Oil Pops More Than 10% On Drone Attack In Saudi Arabia–Where Does It Go From Here?

Oil prices are higher–much higher–today after a drone attack on Saudi Arabia’s Abqaiq processing center knocked out 50% of the country’s oil production. As of 1 p.m. New York time U.S. benchmark West Texas Intermediate was up 13.58% to $62.30 a barrel. International benchmark Brent crude was up 13.67% to $68.45 a barrel.

Where do oil prices go from here?

First, note that while the attack put 50% of Saudi Arabia’s production out of commission that still represents just 5% of global supply. All reports indicate that there’s plenty of oil in the system to cover the near-term shortfall.

Second, “near-term,” yes. But how long will it take for Saudi production to be restored to full pre-attack levels? The projections right now are that a “significant” amount of production, perhaps as much as 50%, will be stored in a matter of days. Restoring the rest will take weeks.

Third, even when production is restored, the effects of the attack will linger. The biggest long-term effect–short of large scale military action in the area–will be to re-price risk in the oil market. After this attack, it will be much harder for oil markets to gloss over the fragility of Middle East production.

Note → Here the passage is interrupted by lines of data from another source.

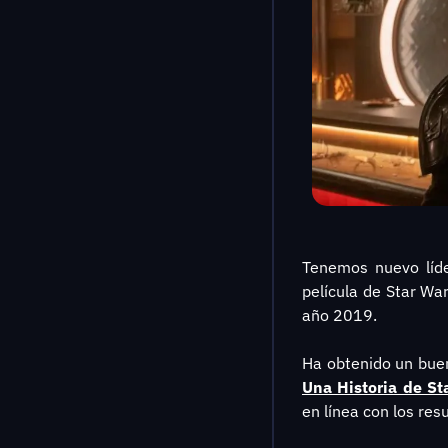
Tenemos nuevo líd
película de Star Wa
año 2019.
Ha obtenido un bue
Una Historia de St
en línea con los res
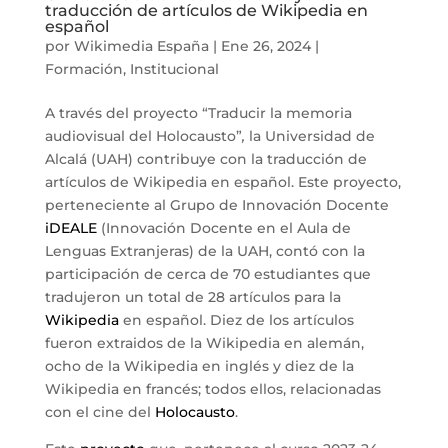
traducción de artículos de Wikipedia en
español
por
Wikimedia España
|
Ene 26, 2024
|
Formación
,
Institucional
A través del proyecto “Traducir la memoria
audiovisual del Holocausto”
,
la Universidad de
Alcalá (UAH) contribuye con la traducción de
artículos de Wikipedia en español. Este proyecto,
perteneciente al Grupo de Innovación Docente
iDEALE
(Innovación Docente en el Aula de
Lenguas Extranjeras) de la UAH, contó con la
participación de cerca de 70 estudiantes que
tradujeron un total de 28 artículos para la
Wikipedia
en español. Diez de los artículos
fueron extraidos de la Wikipedia en alemán,
ocho de la Wikipedia en inglés y diez de la
Wikipedia en francés; todos ellos, relacionadas
con el cine del
Holocausto
.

Fourth, will the Saudis and the United States respond with an attack on Iran? Houthi rebels fighting the government of Yemen in a prolonged civil war with Iranian backing have claimed credit for the attack on Abqiaq. The initial Saudi and U.S. response was that the weapons used were beyond the capacity of the Houthi rebels and that they were launched from somewhere else than Yemen. The two countries have raised the possibility that they were launched from Iraq (the Iraqis say No way) or Iran. Analysis of the wreckage says the equipment used in the drone was Iranian in source whatever the location of the launch. U.S. Secretary of State Mike Pompeo was first out of the box on Twitter, blaming Iran for the attack and saying, on Saturday, that the attack did not come from Yemen, Pompeo did not offer any evidence for that claim, which, especially given the speed of his response, raised the possibility that the Secretary of State didn’t have any evidence, but that it, worryingly, indicated a continued preference in the administration for an attack on Iran. President Donald Trump quickly tweeted after the attack that the U.S. military is locked and loaded and is just waiting to hear from Saudi Arabia how that country would like to respond. The implication–that an attack by the U.S. military depends on a decision by the Saudi government–has rattled some Middle East experts and the oil market. The market is very aware that a U.S. or U.S.-backed attack on Iran will be met with retaliatory attacks on oil shipments through the Gulf of Hormuz.  The Houthi rebels, for their part, have warned of further attacks.

As of 1 p.m. New York time the few oil stocks that I still own in my online portfolios were up significantly on news of the supply disruption. Shares of Pioneer Energy (PDX) and Parsley Energy (PE), both big producers from U.S. oil shales, were top 4.35% and 6.76%, respectively. Norway’s Equinor (EQNR) was higher by 4.24%.

So far stocks aren’t happy with the news but aren’t startled into a big sell off. As of 1 p.m. the Standard & Poor’s 500 was down 0.38% and the Dow Jones Industrial Average was lower by 0.52%. The iShares MCSI Emerging Markets ETF (EEM) was lower by 0.80%. (Higher oil prices would be a big deal for developing countries.)

The attack comes just days before the Federal Reserve meets (September 18) on interest rates. Will the Fed factor this added uncertainty into its decision on rates and its projections on growth in the U.S. economy.